He raised his right hand, extending it toward Li Keji.
Li Keji understood his intent, reached through the iron bars, and slapped his palm against Lu Mi’s.
“I’ll report your case upward, but I can’t make decisions,” Lu Mi said sincerely.
“Thank you,” Li Keji’s face glowed with gratitude.
As he returned to his bed area and resumed studying mushrooms, Lu Mi walked toward the stairwell and said to Green:
“He’s pregnant.”
He wasn’t.
Before Green could respond, Lu Mi added:
“But it will take a week for the embryo to stabilize. Only then can obstetrics intervene. Until then, no interference.”

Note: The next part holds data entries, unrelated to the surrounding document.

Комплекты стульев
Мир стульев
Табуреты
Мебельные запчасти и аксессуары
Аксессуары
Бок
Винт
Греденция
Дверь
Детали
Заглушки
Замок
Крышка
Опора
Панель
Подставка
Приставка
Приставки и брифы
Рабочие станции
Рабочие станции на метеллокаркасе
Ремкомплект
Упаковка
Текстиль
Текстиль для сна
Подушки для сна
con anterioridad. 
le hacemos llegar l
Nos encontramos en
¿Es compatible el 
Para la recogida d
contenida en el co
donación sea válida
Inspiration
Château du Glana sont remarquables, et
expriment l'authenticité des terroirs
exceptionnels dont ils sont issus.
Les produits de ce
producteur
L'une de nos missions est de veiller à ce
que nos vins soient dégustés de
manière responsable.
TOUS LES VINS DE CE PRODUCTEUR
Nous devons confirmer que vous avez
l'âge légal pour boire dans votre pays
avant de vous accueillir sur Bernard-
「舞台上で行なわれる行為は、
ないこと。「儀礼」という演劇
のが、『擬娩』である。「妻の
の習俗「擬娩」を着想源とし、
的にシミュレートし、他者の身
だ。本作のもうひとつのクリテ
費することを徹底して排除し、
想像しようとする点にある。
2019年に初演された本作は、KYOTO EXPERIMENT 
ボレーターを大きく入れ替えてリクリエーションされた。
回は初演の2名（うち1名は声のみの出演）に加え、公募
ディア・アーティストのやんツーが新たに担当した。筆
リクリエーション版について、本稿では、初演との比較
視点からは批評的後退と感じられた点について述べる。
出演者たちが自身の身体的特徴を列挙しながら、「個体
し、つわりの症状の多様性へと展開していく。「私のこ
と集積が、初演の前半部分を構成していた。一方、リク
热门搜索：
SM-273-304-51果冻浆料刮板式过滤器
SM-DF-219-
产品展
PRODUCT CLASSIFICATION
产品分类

“I see… alright, I’ll warn them,” Green said, unaware of the limits imposed on divinity in this world.
Outside Mu Shu Hospital, after watching Green depart, Lu Mi crossed the street and got into Anthony’s gray sedan.
He stared at the hospital’s main entrance, pausing a moment before saying:
“Get Li Keji out of the psychiatric ward within a week.”
Otherwise, the fake pregnancy would be exposed—he’d be suspected.
And by then, the Great Mother’s blessed ones could still intervene and make Li Keji truly pregnant.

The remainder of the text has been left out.